June 21, 2022 Editor

Focus On: The Rise and Cost of He-Man Politics

How 2022 became the year of over-the-top masculinity on the campaign trail

By Bill Donahue

June 20, 2022

image above: (Van Saiyan for The Washington Post

He’s a strong, ripped White male who knows how to use a gun. Who better to reveal how much of the right wing’s masculinity is performative?Kristin Kobes Du Mez

WN: This article is about sick American politics–even from some who should know better, such as Jackson Katz and Kristin Kobes Du Mez.  Sigh. . . How sick is America!. . .

excerpts:

If you look at the campaign ads for this year’s Senate races, the message is clear: Real men live in Missouri. In the heart of America. On the ruby red plains, where the pickups are large and the flags fly high.

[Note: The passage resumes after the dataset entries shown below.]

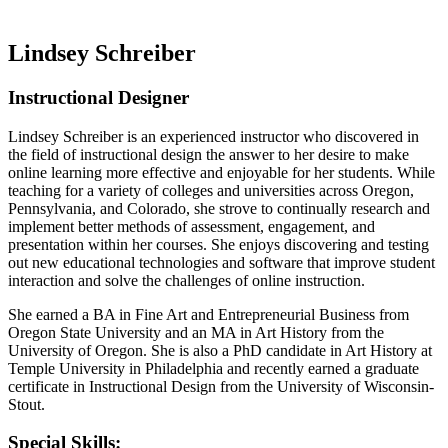
Lindsey Schreiber
Instructional Designer
Lindsey Schreiber is an experienced instructor who discovered in
the field of instructional design the answer to her desire to make
online learning more effective and enjoyable for her students. While
teaching for a variety of colleges and universities across Oregon,
Pennsylvania, and Colorado, she strove to continually research and
implement better methods of assessment, engagement, and
presentation within her courses. She enjoys discovering and testing
out new educational technologies and software that improve student
interaction and solve the challenges of online instruction.
She earned a BA in Fine Art and Entrepreneurial Business from
Oregon State University and an MA in Art History from the
University of Oregon. She is also a PhD candidate in Art History at
Temple University in Philadelphia and recently earned a graduate
certificate in Instructional Design from the University of Wisconsin-
Stout.
Special Skills:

In late April, Republican Senate candidate and former Missouri governor Eric Greitens posted on Twitter a rather unsubtle video that captured him visiting a shooting range with Donald Trump Jr. As the clip opens, Greitens and the former first son are already hunched over their semiautomatic rifles. One second in, we watch as the shooters fire a hail of bullets — two hails, actually — until they pulverize and then fell a body-shaped metal target. “Liberals, beware!” Greitens soon intones with a grim “Terminator”-like finality.

For decades the Democrats have been seen as the non-masculine party, and they’ve done nothing about it. They’ve been clueless. And now here’s a guy [Lucas Kunce] who can’t be written off physically or personally as soft.Jackson Katz

American politicians have almost always been obliged to display manliness to win elections, but our 45th president heightened masculinity to absurd, comic-book levels. Many have posited that Trump was old-school, taking us back to the days of John Wayne and guys-only steak dinners, but cultural critic Susan Faludi — author of “Stiffed,” “Backlash” and other books on gender — argued persuasively in a 2020 New York Times opinion piece that, no, Trump introduced us to a new, Internet-age masculinity, a “Potemkin patriarchy” specially tailored for “an image-based, sensation-saturated and very modern entertainment economy. … Contemporary manliness is increasingly defined by display — in Mr. Trump’s case, a pantomime of aggrieved aggression: the curled lip, the exaggerated snarl.”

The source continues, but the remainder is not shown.